After establishing the connection, in order to sync the metadata in the Hive metastore with the Data Catalog, you need to create a federated database in the Data Catalog using the Hive metastore connection details, and map this database to the Hive database. A database is referred as a federated database when it points to an entity outside the Data Catalog.
You can apply Lake Formation permissions using tag-based access control and the named resource method on the federated database, and share it across multiple Amazon Web Services accounts, Amazon Organizations, and organizational units (OUs). You can also share the federated database directly with IAM principals from another account.
You can define fine-grained permissions at column level, row level, and cell level using Lake Formation data filters on the external Hive tables.
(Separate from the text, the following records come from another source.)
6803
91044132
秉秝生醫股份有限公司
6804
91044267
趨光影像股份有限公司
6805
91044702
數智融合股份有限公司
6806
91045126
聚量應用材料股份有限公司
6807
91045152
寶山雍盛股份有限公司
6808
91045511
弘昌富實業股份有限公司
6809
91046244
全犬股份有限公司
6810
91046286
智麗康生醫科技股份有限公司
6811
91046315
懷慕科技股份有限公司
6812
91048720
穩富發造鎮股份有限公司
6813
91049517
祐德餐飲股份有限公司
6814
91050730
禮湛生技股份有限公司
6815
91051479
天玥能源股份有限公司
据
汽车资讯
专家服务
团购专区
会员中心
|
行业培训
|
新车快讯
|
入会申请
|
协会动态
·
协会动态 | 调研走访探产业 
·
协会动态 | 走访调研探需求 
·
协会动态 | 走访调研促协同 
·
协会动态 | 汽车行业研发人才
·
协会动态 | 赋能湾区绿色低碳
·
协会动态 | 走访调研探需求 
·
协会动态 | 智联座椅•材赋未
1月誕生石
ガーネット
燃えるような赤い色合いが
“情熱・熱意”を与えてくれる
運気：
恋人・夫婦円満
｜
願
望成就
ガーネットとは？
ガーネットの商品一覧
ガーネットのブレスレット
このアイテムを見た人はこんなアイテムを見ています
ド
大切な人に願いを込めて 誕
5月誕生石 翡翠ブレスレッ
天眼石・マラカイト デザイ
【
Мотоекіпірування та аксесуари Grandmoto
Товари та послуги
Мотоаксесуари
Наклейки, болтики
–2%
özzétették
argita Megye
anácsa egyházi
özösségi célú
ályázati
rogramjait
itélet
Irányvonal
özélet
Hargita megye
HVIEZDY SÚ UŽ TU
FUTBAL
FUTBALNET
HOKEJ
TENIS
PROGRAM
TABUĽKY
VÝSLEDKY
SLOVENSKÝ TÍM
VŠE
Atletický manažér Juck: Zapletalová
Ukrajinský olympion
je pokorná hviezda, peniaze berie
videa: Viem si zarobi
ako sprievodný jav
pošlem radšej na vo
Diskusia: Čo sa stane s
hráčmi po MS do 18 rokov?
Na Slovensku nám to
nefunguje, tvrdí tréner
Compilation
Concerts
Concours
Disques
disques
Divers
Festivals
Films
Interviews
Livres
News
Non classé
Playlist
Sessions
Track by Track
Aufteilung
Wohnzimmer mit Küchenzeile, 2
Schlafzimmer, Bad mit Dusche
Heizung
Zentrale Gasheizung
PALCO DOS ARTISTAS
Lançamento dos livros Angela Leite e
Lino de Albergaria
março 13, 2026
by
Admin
You can use Amazon Athena, Amazon Redshift, or Amazon EMR to query the Lake Formation managed external Hive tables.
For more information on cross-account data sharing and data filtering, see:
Data Catalog metadata federation high-level steps
-
You create IAM users and roles that have appropriate permissions to deploy the Amazon SAM application and to create federated databases.
-
You register the Amazon S3 data location with Lake Formation by selecting the
Enable Data Catalog federation
option for datasets that use an external Hive metastore. You configure the Amazon SAM application settings (Amazon Glue connection name, URL to the Hive metastore, and Lambda function parameters) and deploy the Amazon SAM application.
-
The Amazon SAM application deploys the resources that are required to connect the external Hive metastore with the Data Catalog.
-
To apply Lake Formation permissions on the Hive database and tables, you create a database in the Data Catalog using the Hive metastore connection details, and map this database to the Hive database.
Grant permissions on the federated databases to principals in your account or in another account.
Note
You can connect the Data Catalog to an external Hive mestastore, create federated databases, and run queries and ETL scripts on Hive databases and tables without applying Lake Formation permissions. For source data in Amazon S3 that isn't registered with Lake Formation, access is determined by IAM permissions policies for Amazon S3 and Amazon Glue actions.
For limitations, see Hive metadata store data sharing considerations and limitations.
Topics
Workflow
The following diagram shows the workflow for connecting the Amazon Glue Data Catalog to an external Hive metastore.
-
A principal submits a query using an integrated service such as Athena or Redshift Spectrum.
The integrated service makes a call to the Data Catalog for the metadata, which in turn calls the Hive metastore endpoint available behind Amazon API Gateway, and receives responses to metadata requests.
-
The integrated service sends the request to Lake Formation to verify table information and credentials to access the table.
-
Lake Formation authorizes the request and vends temporary credentials to the integrated application, which allows data access.
Using the temporary credentials received from Lake Formation, the integrated service reads the data from Amazon S3, and shares the results to the principal.